** Data to use **
========
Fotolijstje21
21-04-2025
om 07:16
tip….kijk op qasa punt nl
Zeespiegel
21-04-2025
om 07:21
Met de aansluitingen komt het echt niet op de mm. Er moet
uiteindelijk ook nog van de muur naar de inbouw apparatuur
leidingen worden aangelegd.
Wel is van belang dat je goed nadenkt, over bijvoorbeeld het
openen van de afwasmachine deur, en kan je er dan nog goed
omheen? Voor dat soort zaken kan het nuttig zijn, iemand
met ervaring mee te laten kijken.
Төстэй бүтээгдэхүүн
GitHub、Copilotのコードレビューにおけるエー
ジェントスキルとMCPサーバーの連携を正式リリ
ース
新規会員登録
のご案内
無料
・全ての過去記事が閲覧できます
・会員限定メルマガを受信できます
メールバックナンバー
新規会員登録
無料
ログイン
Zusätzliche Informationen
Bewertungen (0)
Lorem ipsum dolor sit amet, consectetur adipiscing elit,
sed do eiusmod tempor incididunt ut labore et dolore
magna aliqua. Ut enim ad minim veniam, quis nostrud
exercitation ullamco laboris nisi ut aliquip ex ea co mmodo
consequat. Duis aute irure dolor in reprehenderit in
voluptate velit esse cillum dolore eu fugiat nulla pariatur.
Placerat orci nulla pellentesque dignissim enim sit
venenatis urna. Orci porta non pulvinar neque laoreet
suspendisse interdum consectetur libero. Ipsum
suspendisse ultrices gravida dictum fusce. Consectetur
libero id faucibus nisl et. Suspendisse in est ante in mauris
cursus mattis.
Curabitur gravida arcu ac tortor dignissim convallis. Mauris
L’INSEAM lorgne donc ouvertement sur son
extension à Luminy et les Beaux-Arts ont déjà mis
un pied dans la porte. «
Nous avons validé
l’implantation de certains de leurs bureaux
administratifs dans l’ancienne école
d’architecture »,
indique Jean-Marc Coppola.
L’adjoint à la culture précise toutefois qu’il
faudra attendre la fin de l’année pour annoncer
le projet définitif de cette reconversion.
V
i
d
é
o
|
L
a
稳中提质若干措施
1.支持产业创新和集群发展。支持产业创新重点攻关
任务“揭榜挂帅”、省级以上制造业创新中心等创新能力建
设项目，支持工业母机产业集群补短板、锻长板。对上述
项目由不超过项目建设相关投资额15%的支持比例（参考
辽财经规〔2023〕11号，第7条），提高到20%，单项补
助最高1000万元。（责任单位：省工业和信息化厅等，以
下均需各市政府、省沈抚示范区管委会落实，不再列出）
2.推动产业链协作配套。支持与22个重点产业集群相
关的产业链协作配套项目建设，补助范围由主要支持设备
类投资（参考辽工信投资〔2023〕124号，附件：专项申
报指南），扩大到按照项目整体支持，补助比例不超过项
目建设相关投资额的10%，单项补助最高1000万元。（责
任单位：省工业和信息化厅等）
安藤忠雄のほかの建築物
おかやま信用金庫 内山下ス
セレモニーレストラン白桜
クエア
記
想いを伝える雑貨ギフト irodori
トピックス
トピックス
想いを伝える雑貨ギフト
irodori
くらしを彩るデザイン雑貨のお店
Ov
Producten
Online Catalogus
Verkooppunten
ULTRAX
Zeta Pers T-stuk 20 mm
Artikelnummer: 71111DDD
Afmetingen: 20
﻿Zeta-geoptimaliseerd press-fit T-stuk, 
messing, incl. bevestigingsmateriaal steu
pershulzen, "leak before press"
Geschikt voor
========
** Exercise instructions **
Please reproduce exactly the lines from the first one of the records above through the line containing "consequat. Duis aute", both included, and nothing else.

** Solution to this exercise **
Fotolijstje21
21-04-2025
om 07:16
tip….kijk op qasa punt nl
Zeespiegel
21-04-2025
om 07:21
Met de aansluitingen komt het echt niet op de mm. Er moet
uiteindelijk ook nog van de muur naar de inbouw apparatuur
leidingen worden aangelegd.
Wel is van belang dat je goed nadenkt, over bijvoorbeeld het
openen van de afwasmachine deur, en kan je er dan nog goed
omheen? Voor dat soort zaken kan het nuttig zijn, iemand
met ervaring mee te laten kijken.
Төстэй бүтээгдэхүүн
GitHub、Copilotのコードレビューにおけるエー
ジェントスキルとMCPサーバーの連携を正式リリ
ース
新規会員登録
のご案内
無料
・全ての過去記事が閲覧できます
・会員限定メルマガを受信できます
メールバックナンバー
新規会員登録
無料
ログイン
Zusätzliche Informationen
Bewertungen (0)
Lorem ipsum dolor sit amet, consectetur adipiscing elit,
sed do eiusmod tempor incididunt ut labore et dolore
magna aliqua. Ut enim ad minim veniam, quis nostrud
exercitation ullamco laboris nisi ut aliquip ex ea co mmodo
consequat. Duis aute irure dolor in reprehenderit in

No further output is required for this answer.